PARIS (Reuters) - Quatre aigles royaux sont actuellement dressés par l'armée française pour intercepter des drones "malveillants" en zone urbaine dans le cadre de la lutte anti-drones dont la menace est jugée prégnante depuis deux ans en France.

"Ces aigles sont capables de détecter à plusieurs milliers de mètres des drones et de les neutraliser", a expliqué jeudi le général de division aérienne Jean-Christophe Zimmermann, lors d'une conférence de presse à Paris.

Ce dispositif inédit, qui s'inspire d'une méthode utilisée depuis cette année par la police néerlandaise, "nous semble particulièrement adapté à l'usage en environnement urbain", a-t-il souligné.

Par exemple, "au pied de la tribune présidentielle le 14 juillet, "il sera plus adapté de mettre des aigles" plutôt que d'utiliser des fusils contre un drone qui aurait pénétré une zone lui étant interdite, a-t-il précisé.

"Ce n'est pas tellement la retombée des plombs en elle-même (qui serait dangereuse-NDLR), c'est plutôt les retombées des débris du drone qui ne sont pas du tout maîtrisables quand on les détruit avec une arme".

Les premières évaluations des rapaces ont été jugées encourageantes, souligne-t-on au sein de l'armée de l'air. La prochaine étape sera de les équiper d'un traceur GPS et d'une caméra qui permettra de repérer et filmer le pilote contrevenant.

"L'aigle maîtrise parfaitement sa trajectoire, il va chercher le drone sans difficulté et il est robuste", souligne le général Zimmermann. Pour favoriser leur adaptation, "les oeufs ont éclos sur des drones et les rapaces sont ensuite nourris sur des drones", précise-t-on.

Ces nouvelles "recrues", qui pourraient être déployées en 2017-2018 en France, s'ajoutent aux techniques développées par les autorités françaises dans le cadre de la lutte anti-drones.

Au cours des douze derniers mois, l'armée de l'air s'est dotée de "capacités transitoires" pour répondre aux besoins de protection, notamment lors de la COP21, des matches de l'Euro de football ou des cérémonies du 14-Juillet.

JUMELLES ET FUSILS

Des binômes, associant un "guetteur" équipé de jumelles permettant d'identifier et de détecter un drone et un "effecteur" doté d'un brouilleur portable permettant de neutraliser la télécommande ou le signal GPS d'un drone, ont été créés. Des fusils ont également été acquis pour une intervention à courte distance.

Contrairement aux aigles, ces deux dispositifs servent à la protection des activités sur des bases aériennes, plutôt que dans les zones à forte densité de population, souligne-t-on au sein de l'armée de l'air.
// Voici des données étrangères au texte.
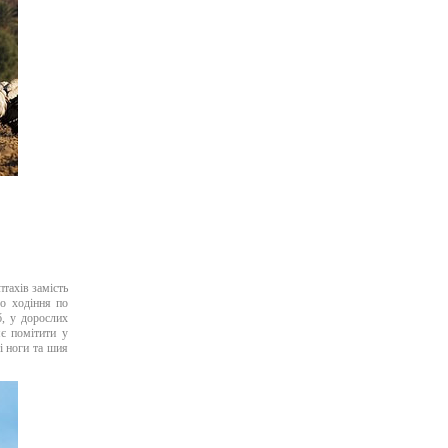
птахів замість
до ходіння по
б, у дорослих
є помітити у
і ноги та шия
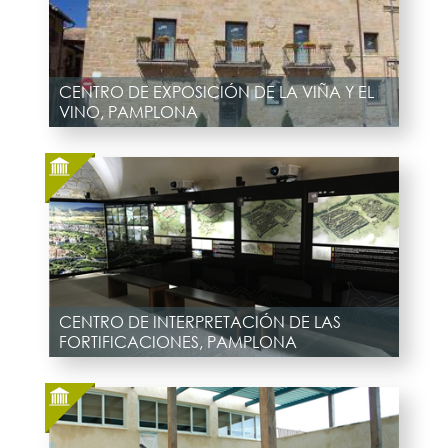
CENTRO DE EXPOSICIÓN DE LA VIÑA Y EL
VINO, PAMPLONA
CENTRO DE INTERPRETACIÓN DE LAS
FORTIFICACIONES, PAMPLONA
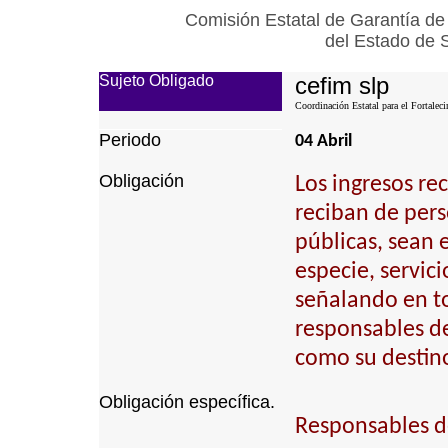
Comisión Estatal de Garantía de
del Estado de 
Sujeto Obligado
cefim slp
Coordinación Estatal para el Fortalec
Periodo
04 Abril
Obligación
Los ingresos re
reciban de pers
públicas, sean e
especie, servici
señalando en to
responsables de 
como su destino
Obligación específica.
Responsables de 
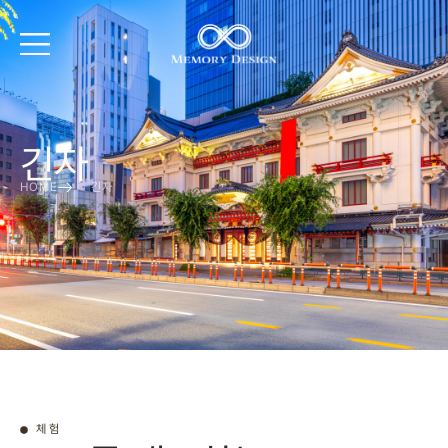
긴자
HOME
긴자
체험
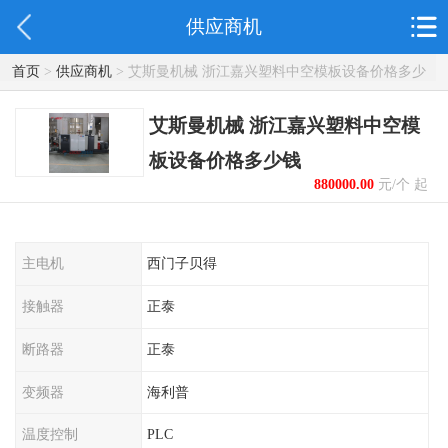
供应商机
首页
>
供应商机
> 艾斯曼机械 浙江嘉兴塑料中空模板设备价格多少
钱
艾斯曼机械 浙江嘉兴塑料中空模
板设备价格多少钱
880000.00
元/个 起
主电机
西门子贝得
接触器
正泰
断路器
正泰
变频器
海利普
温度控制
PLC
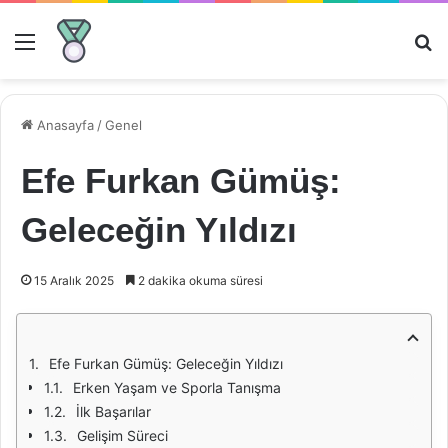
Menü
Ar
Anasayfa
/
Genel
Efe Furkan Gümüş:
Geleceğin Yıldızı
15 Aralık 2025
2 dakika okuma süresi
Efe Furkan Gümüş: Geleceğin Yıldızı
Erken Yaşam ve Sporla Tanışma
İlk Başarılar
Gelişim Süreci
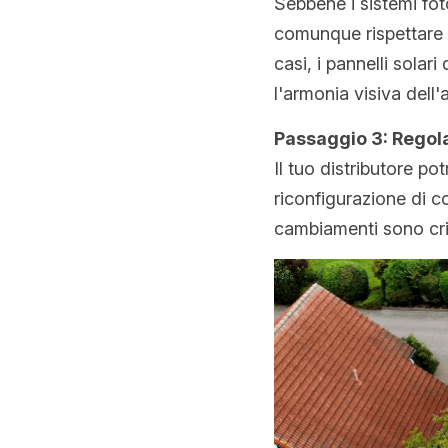
Sebbene i sistemi fot
comunque rispettare l
casi, i pannelli solar
l'armonia visiva dell'
Passaggio 3: Regol
Il tuo distributore p
riconfigurazione di c
cambiamenti sono criti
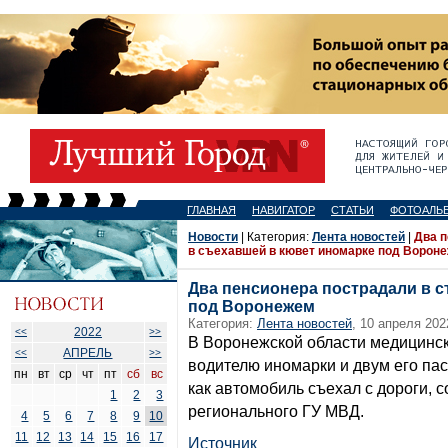
ГЛАВНАЯ
НАВИГАТОР
СТАТЬИ
ФОТОАЛЬ
Новости
| Категория:
Лента новостей
|
Два п
в съехавшей в кювет иномарке под Ворон
Два пенсионера пострадали в 
под Воронежем
Категория:
Лента новостей
, 10 апреля 202
2022
<<
>>
В Воронежской области медицинс
АПРЕЛЬ
<<
>>
водителю иномарки и двум его па
пн
вт
ср
чт
пт
сб
вс
как автомобиль съехал с дороги, 
1
2
3
регионального ГУ МВД.
4
5
6
7
8
9
10
11
12
13
14
15
16
17
Источник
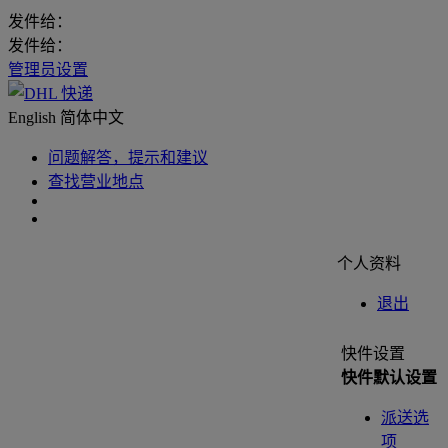
发件给：
发件给：
管理员设置
English
简体中文
问题解答，提示和建议
查找营业地点
个人资料
退出
快件设置
快件默认设置
派送选
项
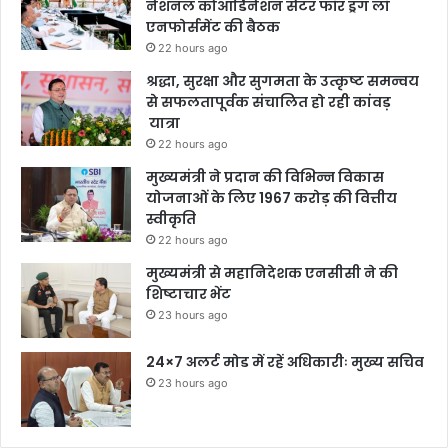
नेशनल कोआर्डिनेशन सेंटर फॉर ड्रग लॉ
एनफोर्समेंट की बैठक
22 hours ago
श्रद्धा, सुरक्षा और सुगमता के उत्कृष्ट समन्वय
से सफलतापूर्वक संचालित हो रही कांवड़
यात्रा
22 hours ago
मुख्यमंत्री ने प्रदान की विभिन्न विकास
योजनाओं के लिए 1967 करोड़ की वित्तीय
स्वीकृति
22 hours ago
मुख्यमंत्री से महानिदेशक एनसीसी ने की
शिष्टाचार भेंट
23 hours ago
24×7 अलर्ट मोड में रहें अधिकारीः मुख्य सचिव
23 hours ago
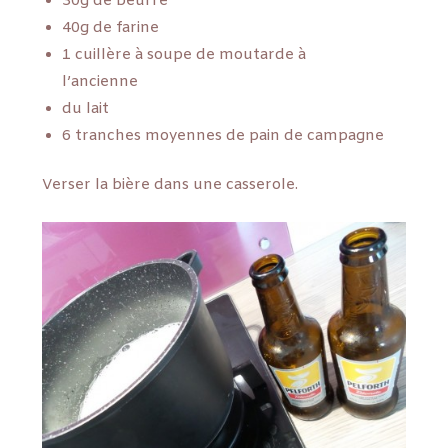
30g de beurre
40g de farine
1 cuillère à soupe de moutarde à
l’ancienne
du lait
6 tranches moyennes de pain de campagne
Verser la bière dans une casserole.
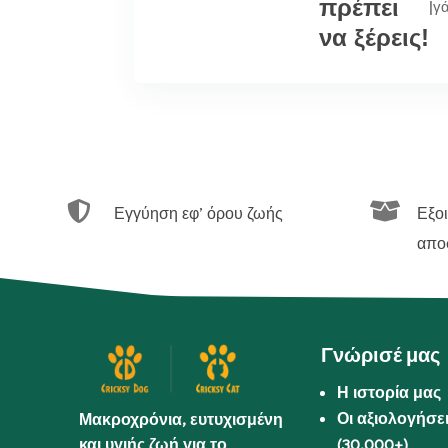
πρέπει
|
γ
να ξέρεις!


Εγγύηση εφ’ όρου ζωής
Εξο
απο
Γνώρισέ μας
Η ιστορία μας
Οι αξιολογήσε
Μακροχρόνια, ευτυχισμένη
και υγιής ζωή για το
(30.000+)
En janvier 2015, un drone avait survolé pendant quelques secondes l'Elysée, entraînant l'ouverture d'une enquête par le parquet de Paris pour "conduite d'un aéronef non conforme avec les règles de sécurité".

Le même mois, des drones avaient été détectés à proximité de l'Ile Longue qui abrite les quatre sous-marins nucléaires lanceurs d'engins (SNLE) de la force de dissuasion française, dans le Finistère.

Le marché des drones de loisir connaît un essor depuis deux ans en France et dans d'autres pays d'Europe.

Selon l'institut GFK, les ventes de ces appareils ont quasiment triplé entre 2014 et 2015 avec près de 300.000 drones vendus l'an dernier en France.

Face à cet essor, la question de l'encadrement des drones civils a fait l'objet d'une loi qui a été définitivement adoptée en octobre par le Parlement.

Le texte prévoit notamment une obligation d'information des acheteurs, de formation des télépilotes, impose un dispositif de signalement électronique pour les appareils dont le poids est égal ou supérieur à 800 grammes et établit des sanctions en cas de survols illicites.